• What you will do
When you reach the line containing "Der in der Studie" in the entries below, begin reproducing lines exactly, and stop once the line containing "schließlich konde" is done.

--- Task material Enclosed Below ---

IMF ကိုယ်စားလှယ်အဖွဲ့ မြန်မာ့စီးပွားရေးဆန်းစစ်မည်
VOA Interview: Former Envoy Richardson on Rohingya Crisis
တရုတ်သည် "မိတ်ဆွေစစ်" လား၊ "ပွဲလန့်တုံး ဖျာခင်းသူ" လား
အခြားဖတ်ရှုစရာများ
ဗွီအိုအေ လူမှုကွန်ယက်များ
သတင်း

--- End of Enclosed Task material ---
--- Task material Enclosed Below ---

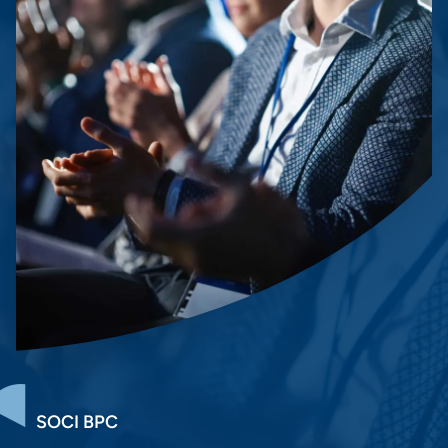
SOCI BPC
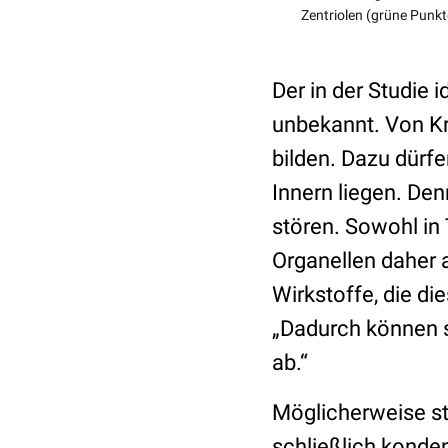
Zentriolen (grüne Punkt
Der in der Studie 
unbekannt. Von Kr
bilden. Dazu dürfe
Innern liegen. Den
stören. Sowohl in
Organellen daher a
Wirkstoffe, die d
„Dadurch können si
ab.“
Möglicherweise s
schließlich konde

--- End of Enclosed Task material ---

• Expected answer
Der in der Studie 
unbekannt. Von Kr
bilden. Dazu dürfe
Innern liegen. Den
stören. Sowohl in
Organellen daher a
Wirkstoffe, die d
„Dadurch können si
ab.“
Möglicherweise s
schließlich konde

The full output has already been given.